Convenience function which returns all backbone traces of the chain as a list. See pv.mol.Chain.eachBackboneTrace().

pv.mol.Chain.addResidue(name, number[, insCode])

Appends a new residue at the end of the chain

Arguments:
  • name – the name of the residue, for example ‘GLY’ for glycine.
  • number – the numeric part of the residue number
  • insCode – the insertion code character. Defaults to ‘\0’.
Returns:

the newly created pv.mol.Residue() instance
pv.mol.Chain.residueByRnum(rnum)
pv.mol.ChainView.residueByRnum(rnum)

Returns the first residue in the chain with the given numeric residue number. Insertion codes are ignored. In case no residue has the given residue number, null is returned. This function internally uses a binary search when the residue numbers of the chain are ordered, and falls back to a linear search in case the residue numbers are unordered.

Returns:if found, the residue instance, and null if no such residue exists.
pv.mol.Chain.residuesInRnumRange(start, end)
pv.mol.ChainView.residuesInRnumRange(start, end)

Returns the list of residues that have residue number in the range start, end. Insertion codes are ignored. This function internally uses a binary search to quickly determine the residues included in the range when the residue numbers in the chain are ordered, and falls back to a linear search in case the residue numbers are unordered.

Example:

// will contain residues with numbers from 5 to 10.
var residues = structure.chain('A').residuesInRnumRange(5, 10);
pv.mol.ChainView.addResidue(residue, includeAllAtoms)
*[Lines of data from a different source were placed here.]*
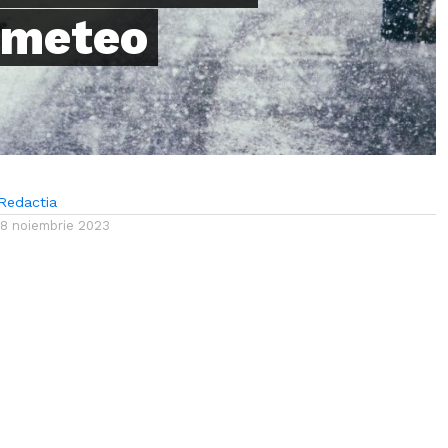
e meteo
Redactia
18 noiembrie 2023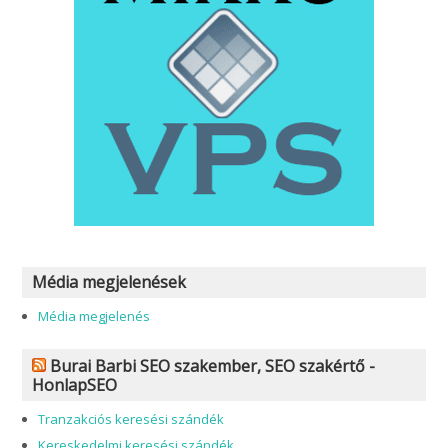
Média megjelenések
Média megjelenés
Burai Barbi SEO szakember, SEO szakértő -
HonlapSEO
Tranzakciós keresési szándék
Kereskedelmi keresési szándék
Adds the given residue to the chain view

Arguments:
  • residue – the residue to add. Must either be a pv.mol.ResidueView(), or pv.mol.Residue() instance.
  • includeAllAtoms – when true, all atoms of the residue are directly added as new AtomViews to the residue. When set to false (the default), a new residue view is created with an empty list of atoms.
Returns:

the newly created pv.mol.ResidueView() instance

Residue (and ResidueView)

class pv.mol.Residue()

Represents a residue, e.g. a logical unit of atoms, such as an amino acid, a nucleotide, or a sugar. New residues are created and added to an existing pv.mol.Chain() instance by calling pv.mol.Chain.addResidue().

class pv.mol.ResidueView()

Represents a subset of a residue, e.g. a subset of the atoms the residue contains. New residue views are created and added to an existing pv.mol.ChainView() by calling pv.mol.ChainView.addResidue().

pv.mol.Residue.name()
pv.mol.ResidueView.name()

Returns the three-letter-code of the residue, e.g. GLY for glycine.

pv.mol.Residue.isWater()
pv.mol.ResidueView.isWater()

Returns true when the residue is a water molecule. Water molecules are recognized by having a one-letter-code of HOH or DOD (deuteriated water).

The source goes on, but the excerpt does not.